喪中欠禮

■喪中欠禮
祖母憂に丁(あた)り故、今年の年賀は控えさせて頂きます。
後日、寒中見舞いを出します。


■回天パイロットの遺書

 帰省の友人に頼んで送る。
 何も言ふ事は無い。只来るべき秋(とき)を静かに待つてゐます。
 日本中が軍神で埋もれねば勝てぬ戦です。東京も再三空襲された様子、別に心配もしません。体に気をつげて下さい。便りを致しませんが心配なさらんで下さい。昔の私ではありません。
 御両親の幸福の条件の中から、太郎を早く除いて下さい。話さねば会はねば分らぬ心ではない筈、何時の日か喜ばしい決定的な便りをお届けします。
 正直な処チヨツト幼い頃が懐しい気がします。帰りの車中はお蔭で愉快でしたが母上の泣声が聞こえて嫌でした。もつと愉快になつて勝利の日まで頑張つて下さい。
 悠策や日出子、五百子はきつと親孝行するよい子になりますね。ママ、パパ、私のする事を信じて見てゐて下さい。

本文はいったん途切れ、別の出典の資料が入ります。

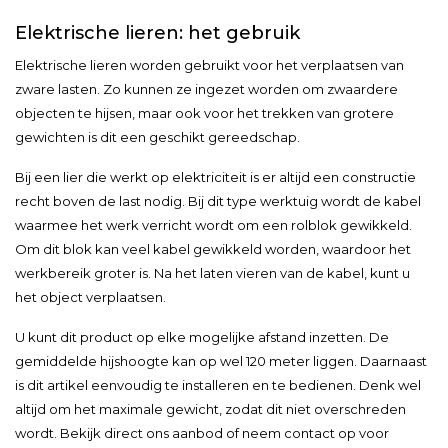
Elektrische lieren: het gebruik
Elektrische lieren worden gebruikt voor het verplaatsen van
zware lasten. Zo kunnen ze ingezet worden om zwaardere
objecten te hijsen, maar ook voor het trekken van grotere
gewichten is dit een geschikt gereedschap.
Bij een lier die werkt op elektriciteit is er altijd een constructie
recht boven de last nodig. Bij dit type werktuig wordt de kabel
waarmee het werk verricht wordt om een rolblok gewikkeld.
Om dit blok kan veel kabel gewikkeld worden, waardoor het
werkbereik groter is. Na het laten vieren van de kabel, kunt u
het object verplaatsen.
U kunt dit product op elke mogelijke afstand inzetten. De
gemiddelde hijshoogte kan op wel 120 meter liggen. Daarnaast
is dit artikel eenvoudig te installeren en te bedienen. Denk wel
altijd om het maximale gewicht, zodat dit niet overschreden
wordt. Bekijk direct ons aanbod of neem contact op voor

気になって出所を見つからなかった物の一つで、やっぱり『女たちの大和』に収録されてます。
塚本太郎、この物を書いたのは、二十歳と二ヶ月でした。「御両親の幸福の条件の中から、太郎を早く除いて下さい。」という一言に、無限なる切なさが詰めているのと感じてゐます。戦争が色々の弊害をだすものの、平和の時の若者はこういう物を書けないであろうと思います。